Cash flow, leverage, and shareholder returns
Eurowag highlighted cash generation and balance sheet improvement. Net leverage fell to 1.9x from 2.3x in FY 2024, supported by EUR 178 million of free cash and a positive working capital inflow of EUR 52 million. Management attributed the working capital movement to increased year-end utilization of the recourse factoring program and improved collection of tax refund receivables.
The company paid a EUR 24.3 million special dividend (3.0 pence) in July 2025. The board is recommending a second special dividend of 1.5 pence per share, or approximately GBP 12 million, subject to approval at the AGM in May. Oskar said the board considered buybacks and an ordinary dividend but concluded a special dividend best balanced shareholder returns with liquidity, flexibility, and M&A optionality.
2026 guidance, AI initiatives, and outlook
For FY 2026, management said the year will be a “pivotal migration year” with priorities centered on seamless customer adoption of Eurowag Office. The company guided for low double-digit net revenue growth and an adjusted EBITDA margin of around 40%. Eurowag said it is now focusing on adjusted cash EBITDA as a key metric and expects it to be in the range of EUR 105 million to EUR 115 million. Capitalized R&D is expected to remain below EUR 50 million, and the company expects to keep net leverage below 2x and within its target range of 1.5x to 2.5x.

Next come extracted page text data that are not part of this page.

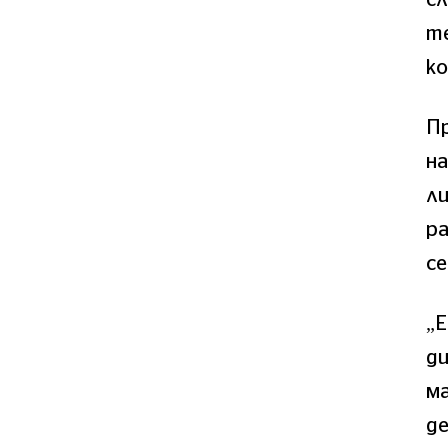
те
ко
П
на
ли
ра
се
„Е
ди
ма
де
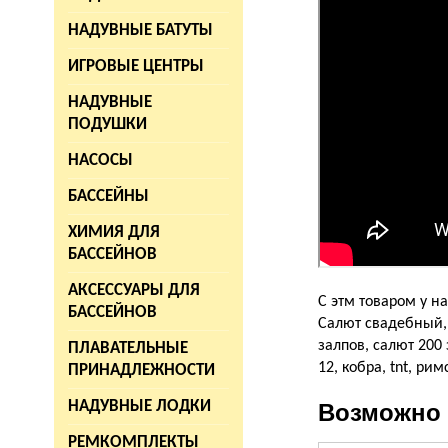
НАДУВНЫЕ БАТУТЫ
ИГРОВЫЕ ЦЕНТРЫ
НАДУВНЫЕ
ПОДУШКИ
НАСОСЫ
БАССЕЙНЫ
ХИМИЯ ДЛЯ
БАССЕЙНОВ
АКСЕССУАРЫ ДЛЯ
С этм товаром у на
БАССЕЙНОВ
Салют свадебный,
залпов, салют 200
ПЛАВАТЕЛЬНЫЕ
12, кобра, tnt, ри
ПРИНАДЛЕЖНОСТИ
НАДУВНЫЕ ЛОДКИ
Возможно 
РЕМКОМПЛЕКТЫ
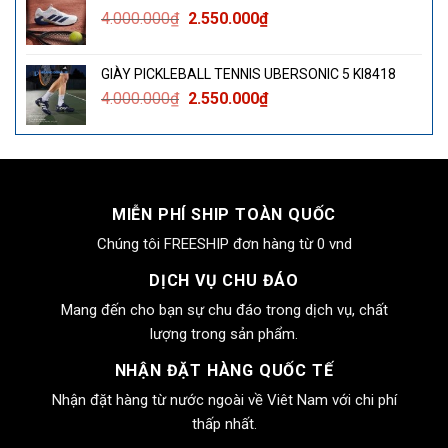
4.000.000₫.
là:
Giá
Giá
4.000.000
₫
2.550.000
₫
2.550.000₫.
gốc
hiện
là:
tại
GIÀY PICKLEBALL TENNIS UBERSONIC 5 KI8418
4.000.000₫.
là:
Giá
Giá
4.000.000
₫
2.550.000
₫
2.550.000₫.
gốc
hiện
là:
tại
4.000.000₫.
là:
2.550.000₫.
MIỄN PHÍ SHIP TOÀN QUỐC
Chúng tôi FREESHIP đơn hàng từ 0 vnd
DỊCH VỤ CHU ĐÁO
Mang đến cho bạn sự chu đáo trong dịch vụ, chất
lượng trong sản phẩm.
NHẬN ĐẶT HÀNG QUỐC TẾ
Nhận đặt hàng từ nước ngoài về Viêt Nam với chi phí
thấp nhất.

Vohánka also discussed the company’s use of artificial intelligence, saying Eurowag has more than 20 AI and automation initiatives in production. Examples cited included an AI-powered cost calculator, fraud prevention tied to transaction and vehicle data, document digitization to reduce manual processing in onboarding and tax refunds, AI-powered agents for sales and customer care, and dynamic pricing optimization.
In Q&A, management reiterated that periods of fuel price spikes can increase customers’ working capital strain, particularly in the initial months before higher fuel costs are reflected in transport pricing and cash collection. Vohánka said Eurowag has historically benefited in such periods as customers seek reliable partners with fuel supply and credit capacity, and he argued that support provided during difficult periods can strengthen long-term loyalty. Oskar said the company aims to remain broadly working-capital neutral over time, while noting that rapid growth—particularly in toll—adds complexity to receivables and payables management.
On monetization, Vohánka said 2026 is primarily focused on migration rather than introducing new pricing structures, with subscription bundles and broader monetization expected to accelerate after migrations, particularly in 2027. He said the company had completed quantitative research suggesting customers are willing to adopt bundled subscriptions, with initial launches planned in selected markets toward the back end of 2026.
About W.A.G payment solutions (LON:WPS)
Eurowag was founded in 1995 and is a leading technology company and an important partner to Europe’s commercial road transport industry, with a purpose to make it clean, fair and efficient.
Eurowag enables trucking companies to successfully transition to a low carbon, digital future by harnessing all mission critical data, insights and payment and financing transactions into a single ecosystem and connects their operations seamless before a journey, on the road and postdelivery.